Page images and extracted text:
+===+

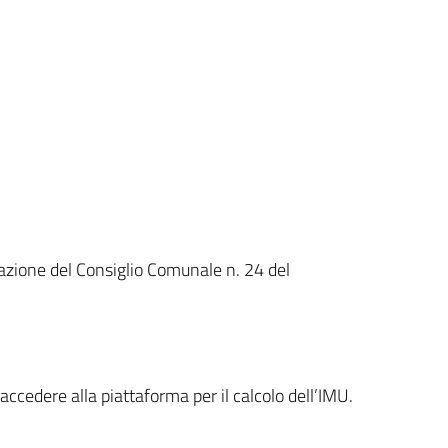
azione del Consiglio Comunale n. 24 del
i accedere alla piattaforma per il calcolo dell’IMU.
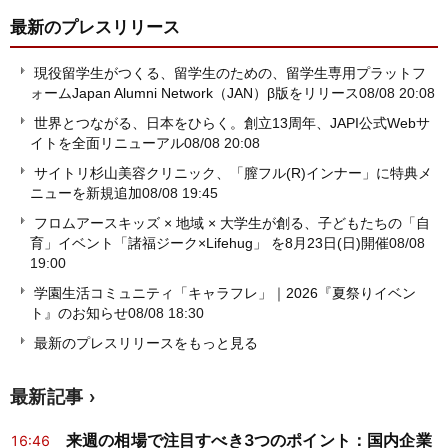
最新のプレスリリース
現役留学生がつくる、留学生のための、留学生専用プラットフ
ォームJapan Alumni Network（JAN）β版をリリース
08/08 20:08
世界とつながる、日本をひらく。創立13周年、JAPI公式Webサ
イトを全面リニューアル
08/08 20:08
サイトリ杉山美容クリニック、「膣フル(R)インナー」に特典メ
ニューを新規追加
08/08 19:45
フロムアースキッズ × 地域 × 大学生が創る、子どもたちの「自
育」イベント「諸福ジーク×Lifehug」 を8月23日(日)開催
08/08
19:00
学園生活コミュニティ「キャラフレ」｜2026『夏祭りイベン
ト』のお知らせ
08/08 18:30
最新のプレスリリースをもっと見る
最新記事
来週の相場で注目すべき3つのポイント：国内企業
16:46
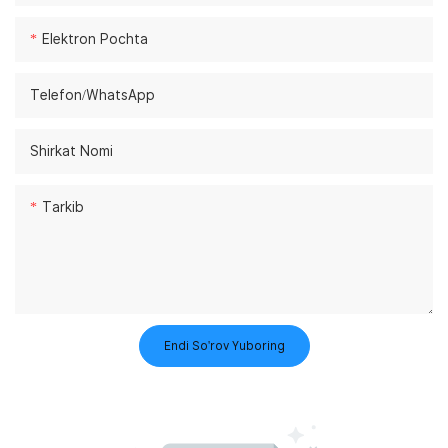
Elektron Pochta
Telefon/whatsApp
Shirkat Nomi
Tarkib
Endi So'rov Yuboring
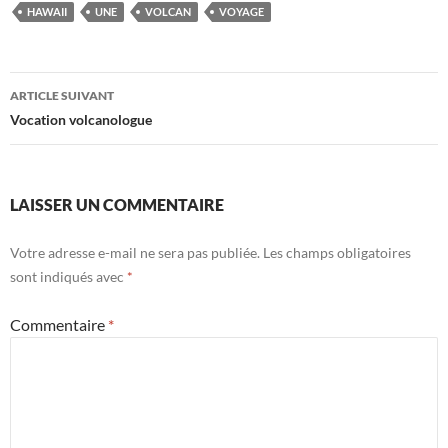
HAWAII
UNE
VOLCAN
VOYAGE
Navigation
ARTICLE SUIVANT
des
Vocation volcanologue
articles
LAISSER UN COMMENTAIRE
Votre adresse e-mail ne sera pas publiée.
Les champs obligatoires
sont indiqués avec
*
Commentaire
*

+===+

◆ **EXERCISE**: An exact copy of the entries above is needed, with the pictures removed.

◆ **ANSWER BOX**:
azione del Consiglio Comunale n. 24 del
i accedere alla piattaforma per il calcolo dell’IMU.
最新のプレスリリース
現役留学生がつくる、留学生のための、留学生専用プラットフ
ォームJapan Alumni Network（JAN）β版をリリース
08/08 20:08
世界とつながる、日本をひらく。創立13周年、JAPI公式Webサ
イトを全面リニューアル
08/08 20:08
サイトリ杉山美容クリニック、「膣フル(R)インナー」に特典メ
ニューを新規追加
08/08 19:45
フロムアースキッズ × 地域 × 大学生が創る、子どもたちの「自
育」イベント「諸福ジーク×Lifehug」 を8月23日(日)開催
08/08
19:00
学園生活コミュニティ「キャラフレ」｜2026『夏祭りイベン
ト』のお知らせ
08/08 18:30
最新のプレスリリースをもっと見る
最新記事
来週の相場で注目すべき3つのポイント：国内企業
16:46
Elektron Pochta
Telefon/whatsApp
Shirkat Nomi
Tarkib
Endi So'rov Yuboring
HAWAII
UNE
VOLCAN
VOYAGE
Navigation
ARTICLE SUIVANT
des
Vocation volcanologue
articles
LAISSER UN COMMENTAIRE
Votre adresse e-mail ne sera pas publiée.
Les champs obligatoires
sont indiqués avec
*
Commentaire
*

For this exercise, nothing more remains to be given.